*Your assignment:*
The expected output is the line bearing "Dollar Tilbury LNG Expansion to" followed by all remaining lines of the records, each restated word for word.

*Task material:*
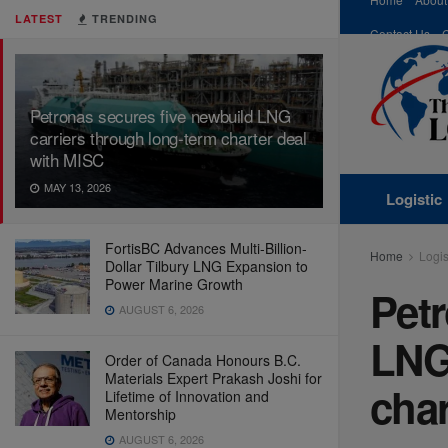
LATEST
TRENDING
Contact Us
Petronas secures five newbuild LNG
carriers through long-term charter deal
with MISC
MAY 13, 2026
Logistic
FortisBC Advances Multi-Billion-
Home
Logis
Dollar Tilbury LNG Expansion to
Power Marine Growth
Petr
AUGUST 6, 2026
LNG 
Order of Canada Honours B.C.
Materials Expert Prakash Joshi for
char
Lifetime of Innovation and
Mentorship
AUGUST 6, 2026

*Your solution:*
Dollar Tilbury LNG Expansion to
Power Marine Growth
Petr
AUGUST 6, 2026
LNG 
Order of Canada Honours B.C.
Materials Expert Prakash Joshi for
char
Lifetime of Innovation and
Mentorship
AUGUST 6, 2026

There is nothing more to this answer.